En grand théologien, comme quelqu'un qui donnerait sa vie pour l'Eglise, Benoît XVI ne se poserait JAMAIS contre son successeur. Impensable que sorte de sa bouche un mot de reproche ou de critique. Ceux qui ont pensé tirer Benoît XVI par les habits dans ce sens prouvent qu'ils ne l'ont jamais connu. Tout comme ceux qui tentent de mettre le timbre 'Ratzinger' sur chaque décision bergoglienne n'ont rien compris.
Il n'est pas admissible qu'ils utilisent le Pape émérite seulement quand cela les arrange, quand la situation leur glisse hors des mains, quand ils visent trop haut, avant de faire des comparaisons délétères et infantiles quand ils ont le vent en poupe.
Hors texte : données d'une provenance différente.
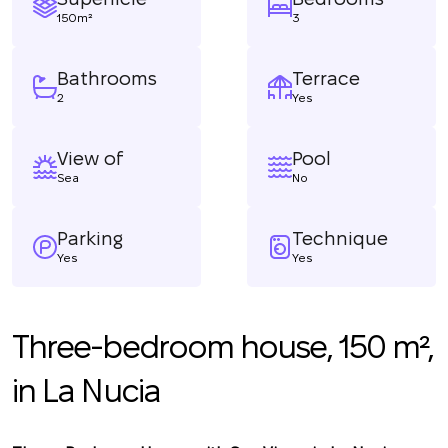
150m²
3
Bathrooms
Terrace
2
Yes
View of
Pool
Sea
No
Parking
Technique
Yes
Yes
Three-bedroom house, 150 m²,
in La Nucia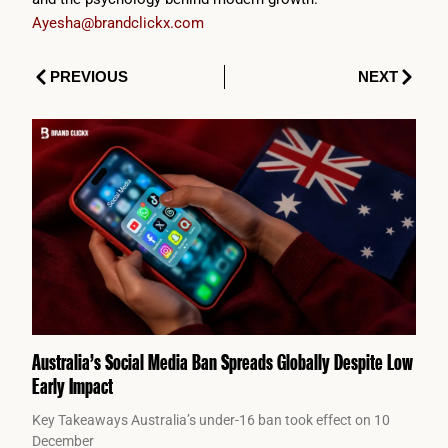
Ayesha@brandclickx.com
Prev
Next
PREVIOUS
NEXT
Australia’s Social Media Ban Spreads Globally Despite Low
Early Impact
Key Takeaways Australia’s under-16 ban took effect on 10
December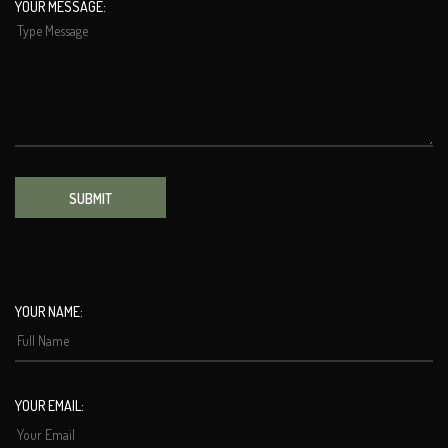
YOUR MESSAGE:
SUBMIT
YOUR NAME:
YOUR EMAIL: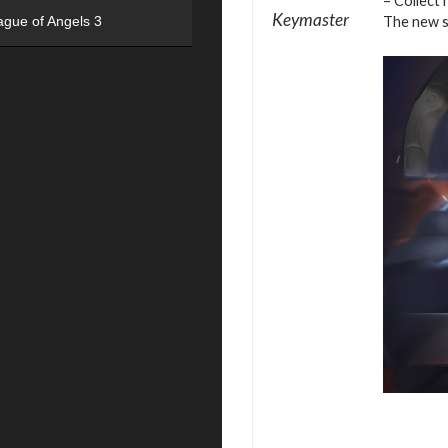
– Collect 
Keymaster
The new se
ague of Angels 3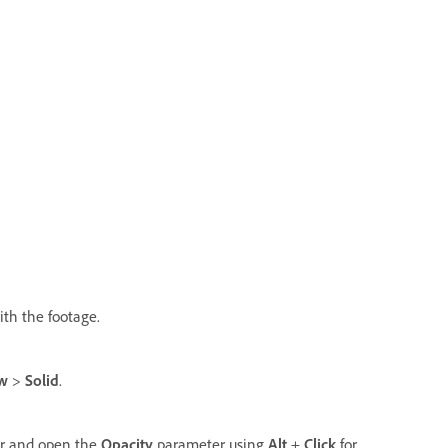
ith the footage.
w
>
Solid
.
yer and open the
Opacity
parameter using
Alt
+
Click
for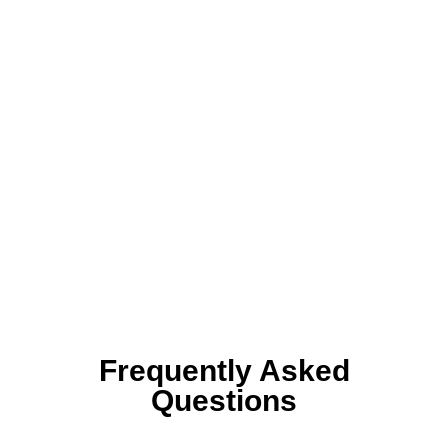
Frequently Asked
Questions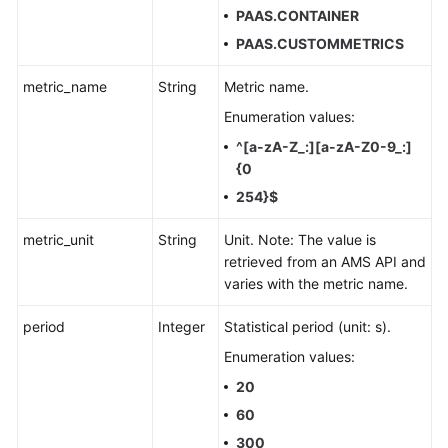
PAAS.CONTAINER
PAAS.CUSTOMMETRICS
metric_name
String
Metric name.
Enumeration values:
^[a-zA-Z_:][a-zA-Z0-9_:]
{0
254}$
metric_unit
String
Unit. Note: The value is
retrieved from an AMS API and
varies with the metric name.
period
Integer
Statistical period (unit: s).
Enumeration values:
20
60
300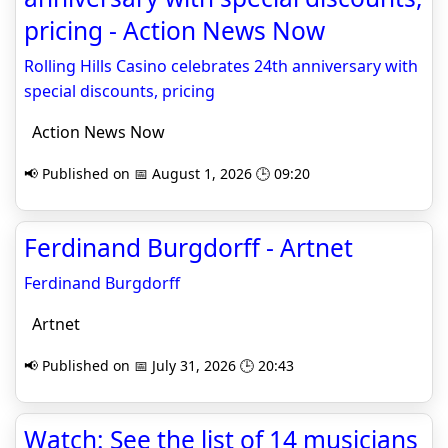
pricing - Action News Now
Rolling Hills Casino celebrates 24th anniversary with
special discounts, pricing
Action News Now
📢 Published on 📅 August 1, 2026 🕒 09:20
Ferdinand Burgdorff - Artnet
Ferdinand Burgdorff
Artnet
📢 Published on 📅 July 31, 2026 🕒 20:43
Watch: See the list of 14 musicians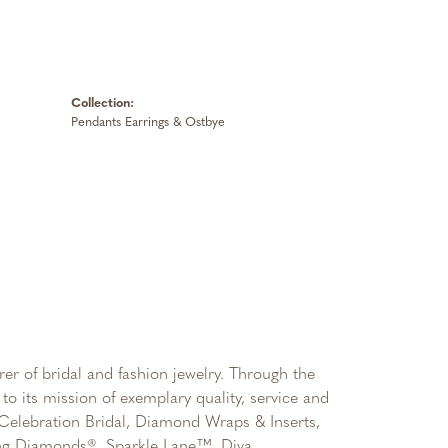
Collection:
Pendants Earrings & Ostbye
er of bridal and fashion jewelry. Through the
to its mission of exemplary quality, service and
, Celebration Bridal, Diamond Wraps & Inserts,
ng Diamonds®, Sparkle Lane™, Diva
La première attitude est puérile, et encore plus la deuxième.
On n'accourt pas chez le professeur uniquement lorsque le voisin de table vous a volé votre gomme.
Dans tout ce gâchis se dégage de manière splendide, comme toujours, la figure du pape Benoît, qui, avec sa parole mais surtout sa prière, a de fait évité une scission. Un schisme? Qui sait ...
Certes, les choses ne s'étaient pas bien engagées, et le document final du Synode, un compromis pour ainsi dire au rabais par rapport aux attentes initiales, est là pour démontrer la souffrance de l'Église.
J'espère qu'on se rend compte combien précieux est le don du pape émérite Joseph Ratzinger. Il aurait suffi d'un mot de lui mal rapporté pour créer une fracture verticale.
Je suis émue par l'obéissance de Benoît, son dévouement total à l'Eglise du Christ, qui l'a amené à se sacrifier.
J'ai été très heureuse de revoir le Saint-Père ce matin, mais j'aurais surtout besoin d'écouter sa voix, pour apprendre, pour nourrir mon âme et mon esprit. Je le répète: le fait qu'il n'intervienne jamais est une perte indicible surtout pour l'Église.
Le Pape François a beaucoup de chance de l'avoir à ses côtés, comme l'ont eu les prédécesseurs de Benoît XVI auquel, par contre, a toujours manqué «son Ratzinger». Quand il a eu besoin de soutiens désintéressés et sincères, bien peu de voix se sont élevées pour prendre sa défense. Voulons-nous parler à nouveau de Ratisbonne? Ce n'est pas le moment...

Je conclus en vous invitant à la prière et à une étreinte idéale au pape émérite qui encore une fois, même en silence, a donné la preuve de la grandeur de son esprit et de son cœur.